TASK DETAILS: Across the entries below, tally every line that holds the word "case". Give only the tally.

┄┄┄┄┄┄┄┄┄┄

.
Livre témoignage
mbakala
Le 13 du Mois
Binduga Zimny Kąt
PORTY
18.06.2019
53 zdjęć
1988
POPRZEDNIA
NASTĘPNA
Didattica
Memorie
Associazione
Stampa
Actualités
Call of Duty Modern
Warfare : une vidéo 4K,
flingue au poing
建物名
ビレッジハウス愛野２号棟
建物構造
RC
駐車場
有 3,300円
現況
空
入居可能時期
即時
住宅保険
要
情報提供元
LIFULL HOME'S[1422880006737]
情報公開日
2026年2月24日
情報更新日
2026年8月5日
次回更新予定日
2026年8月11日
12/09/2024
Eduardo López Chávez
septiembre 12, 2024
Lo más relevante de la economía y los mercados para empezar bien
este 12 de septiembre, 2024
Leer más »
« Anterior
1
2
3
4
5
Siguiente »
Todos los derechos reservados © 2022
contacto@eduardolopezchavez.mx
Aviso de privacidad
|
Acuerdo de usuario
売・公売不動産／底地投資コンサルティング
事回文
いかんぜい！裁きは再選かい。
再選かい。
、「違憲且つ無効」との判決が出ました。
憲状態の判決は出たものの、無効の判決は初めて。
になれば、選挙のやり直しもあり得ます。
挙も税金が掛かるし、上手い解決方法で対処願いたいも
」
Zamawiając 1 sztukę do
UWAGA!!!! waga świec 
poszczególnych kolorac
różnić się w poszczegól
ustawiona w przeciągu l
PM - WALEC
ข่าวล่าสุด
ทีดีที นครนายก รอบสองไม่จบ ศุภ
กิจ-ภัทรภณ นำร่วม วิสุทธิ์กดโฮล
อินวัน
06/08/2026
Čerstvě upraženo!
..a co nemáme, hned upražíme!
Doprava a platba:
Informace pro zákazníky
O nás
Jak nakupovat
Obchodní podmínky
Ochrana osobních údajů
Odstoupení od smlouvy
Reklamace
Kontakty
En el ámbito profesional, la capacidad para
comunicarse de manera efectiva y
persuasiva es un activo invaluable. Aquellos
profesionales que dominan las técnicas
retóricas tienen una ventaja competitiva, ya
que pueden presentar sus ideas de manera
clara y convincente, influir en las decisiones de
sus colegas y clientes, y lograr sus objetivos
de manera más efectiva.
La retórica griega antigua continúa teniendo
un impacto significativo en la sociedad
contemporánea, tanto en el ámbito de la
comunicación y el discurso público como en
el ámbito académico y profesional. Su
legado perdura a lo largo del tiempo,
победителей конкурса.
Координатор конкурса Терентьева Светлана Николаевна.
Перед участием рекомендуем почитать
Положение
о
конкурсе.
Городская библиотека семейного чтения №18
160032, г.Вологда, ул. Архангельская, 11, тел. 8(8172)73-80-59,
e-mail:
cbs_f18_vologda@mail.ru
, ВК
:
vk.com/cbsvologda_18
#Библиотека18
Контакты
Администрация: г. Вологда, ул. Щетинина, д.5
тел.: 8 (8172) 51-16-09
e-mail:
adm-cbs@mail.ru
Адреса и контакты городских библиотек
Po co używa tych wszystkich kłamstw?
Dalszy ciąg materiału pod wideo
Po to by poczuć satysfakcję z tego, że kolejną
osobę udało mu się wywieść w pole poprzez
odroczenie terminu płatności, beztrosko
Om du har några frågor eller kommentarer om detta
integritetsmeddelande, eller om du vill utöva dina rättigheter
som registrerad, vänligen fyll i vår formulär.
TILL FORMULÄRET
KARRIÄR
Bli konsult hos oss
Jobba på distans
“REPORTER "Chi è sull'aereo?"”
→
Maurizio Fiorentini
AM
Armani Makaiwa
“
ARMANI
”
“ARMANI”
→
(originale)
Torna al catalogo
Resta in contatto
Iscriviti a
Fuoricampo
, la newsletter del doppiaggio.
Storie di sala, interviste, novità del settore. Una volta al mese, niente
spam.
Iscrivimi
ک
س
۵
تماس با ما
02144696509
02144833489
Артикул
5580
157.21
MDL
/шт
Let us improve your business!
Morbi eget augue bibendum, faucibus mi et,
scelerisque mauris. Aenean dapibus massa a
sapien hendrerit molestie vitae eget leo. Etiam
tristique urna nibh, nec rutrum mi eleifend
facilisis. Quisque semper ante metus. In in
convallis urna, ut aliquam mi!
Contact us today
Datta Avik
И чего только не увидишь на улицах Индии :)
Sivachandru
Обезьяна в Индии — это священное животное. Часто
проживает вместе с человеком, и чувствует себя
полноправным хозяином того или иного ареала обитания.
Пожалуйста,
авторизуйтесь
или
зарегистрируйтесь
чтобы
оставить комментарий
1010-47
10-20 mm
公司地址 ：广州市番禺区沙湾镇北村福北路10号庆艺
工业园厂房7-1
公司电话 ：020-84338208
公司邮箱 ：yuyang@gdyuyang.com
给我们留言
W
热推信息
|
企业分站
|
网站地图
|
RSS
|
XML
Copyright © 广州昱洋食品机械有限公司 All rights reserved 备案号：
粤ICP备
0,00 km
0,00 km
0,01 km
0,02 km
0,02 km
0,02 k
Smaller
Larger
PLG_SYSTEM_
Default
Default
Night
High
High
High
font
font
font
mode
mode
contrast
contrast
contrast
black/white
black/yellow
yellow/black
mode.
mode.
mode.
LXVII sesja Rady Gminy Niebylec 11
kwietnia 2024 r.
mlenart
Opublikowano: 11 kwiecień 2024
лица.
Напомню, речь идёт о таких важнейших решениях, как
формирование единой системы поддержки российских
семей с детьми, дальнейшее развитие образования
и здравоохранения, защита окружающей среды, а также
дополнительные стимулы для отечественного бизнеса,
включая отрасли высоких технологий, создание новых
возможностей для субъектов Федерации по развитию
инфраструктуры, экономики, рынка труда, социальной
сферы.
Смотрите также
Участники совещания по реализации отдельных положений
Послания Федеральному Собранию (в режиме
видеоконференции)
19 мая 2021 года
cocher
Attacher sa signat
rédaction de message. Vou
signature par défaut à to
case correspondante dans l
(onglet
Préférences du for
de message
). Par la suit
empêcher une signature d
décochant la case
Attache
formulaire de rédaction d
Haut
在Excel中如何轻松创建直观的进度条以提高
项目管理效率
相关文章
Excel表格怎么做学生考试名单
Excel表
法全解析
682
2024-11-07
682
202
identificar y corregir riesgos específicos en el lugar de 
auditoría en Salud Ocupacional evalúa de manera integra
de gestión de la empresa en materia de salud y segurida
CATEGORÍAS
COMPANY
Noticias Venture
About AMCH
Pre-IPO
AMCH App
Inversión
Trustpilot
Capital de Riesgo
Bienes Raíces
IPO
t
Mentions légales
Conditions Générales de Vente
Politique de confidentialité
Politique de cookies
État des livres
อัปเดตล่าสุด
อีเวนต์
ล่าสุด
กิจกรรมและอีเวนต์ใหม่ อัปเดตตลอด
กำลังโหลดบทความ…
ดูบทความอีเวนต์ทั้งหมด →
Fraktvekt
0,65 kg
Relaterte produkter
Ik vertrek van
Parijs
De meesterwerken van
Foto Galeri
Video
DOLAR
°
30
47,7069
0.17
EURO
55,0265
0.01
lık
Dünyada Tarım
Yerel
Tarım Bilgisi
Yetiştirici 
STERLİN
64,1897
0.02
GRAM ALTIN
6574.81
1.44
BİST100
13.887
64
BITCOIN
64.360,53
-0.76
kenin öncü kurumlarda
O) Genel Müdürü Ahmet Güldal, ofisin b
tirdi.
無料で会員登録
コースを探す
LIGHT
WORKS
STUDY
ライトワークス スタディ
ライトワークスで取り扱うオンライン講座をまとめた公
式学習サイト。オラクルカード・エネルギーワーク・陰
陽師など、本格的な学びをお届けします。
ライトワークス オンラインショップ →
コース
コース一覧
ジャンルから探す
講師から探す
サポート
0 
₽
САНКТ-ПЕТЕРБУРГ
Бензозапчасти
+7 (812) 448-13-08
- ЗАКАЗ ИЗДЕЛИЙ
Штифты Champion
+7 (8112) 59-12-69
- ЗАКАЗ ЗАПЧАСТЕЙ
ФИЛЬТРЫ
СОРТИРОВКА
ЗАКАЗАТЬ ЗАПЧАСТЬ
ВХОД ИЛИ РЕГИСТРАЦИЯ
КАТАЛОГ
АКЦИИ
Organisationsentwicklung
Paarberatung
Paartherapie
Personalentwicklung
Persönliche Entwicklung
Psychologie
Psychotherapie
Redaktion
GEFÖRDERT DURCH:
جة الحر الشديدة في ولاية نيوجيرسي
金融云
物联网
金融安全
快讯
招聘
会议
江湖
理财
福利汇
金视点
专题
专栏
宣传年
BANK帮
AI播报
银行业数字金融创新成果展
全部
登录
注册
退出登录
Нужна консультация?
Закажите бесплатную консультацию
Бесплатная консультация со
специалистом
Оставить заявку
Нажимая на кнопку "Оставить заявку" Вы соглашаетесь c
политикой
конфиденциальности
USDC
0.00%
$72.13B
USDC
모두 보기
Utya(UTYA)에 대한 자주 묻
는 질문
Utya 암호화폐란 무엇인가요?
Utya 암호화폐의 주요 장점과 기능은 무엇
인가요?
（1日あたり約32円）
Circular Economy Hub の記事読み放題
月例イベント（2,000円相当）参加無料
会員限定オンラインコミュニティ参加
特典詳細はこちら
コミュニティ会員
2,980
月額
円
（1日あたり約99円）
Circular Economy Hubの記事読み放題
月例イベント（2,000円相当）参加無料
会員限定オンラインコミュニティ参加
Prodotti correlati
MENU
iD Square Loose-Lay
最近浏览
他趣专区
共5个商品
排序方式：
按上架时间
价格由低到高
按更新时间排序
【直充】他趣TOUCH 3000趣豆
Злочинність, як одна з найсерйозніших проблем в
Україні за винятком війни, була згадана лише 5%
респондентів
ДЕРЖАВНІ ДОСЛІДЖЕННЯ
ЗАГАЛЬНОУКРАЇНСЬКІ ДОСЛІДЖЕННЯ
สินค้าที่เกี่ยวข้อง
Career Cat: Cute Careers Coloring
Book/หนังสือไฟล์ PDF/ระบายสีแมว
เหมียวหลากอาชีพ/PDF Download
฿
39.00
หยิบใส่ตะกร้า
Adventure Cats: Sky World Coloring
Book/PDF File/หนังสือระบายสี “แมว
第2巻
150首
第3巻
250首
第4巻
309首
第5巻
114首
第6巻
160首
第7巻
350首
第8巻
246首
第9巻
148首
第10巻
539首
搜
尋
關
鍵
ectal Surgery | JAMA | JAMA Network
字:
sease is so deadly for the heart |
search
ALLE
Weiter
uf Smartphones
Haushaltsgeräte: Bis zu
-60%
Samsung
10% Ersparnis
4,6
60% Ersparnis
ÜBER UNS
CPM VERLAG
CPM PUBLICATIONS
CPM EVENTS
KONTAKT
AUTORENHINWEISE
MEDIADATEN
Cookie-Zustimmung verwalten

┄┄┄┄┄┄┄┄┄┄

YOUR RESPONSE: 2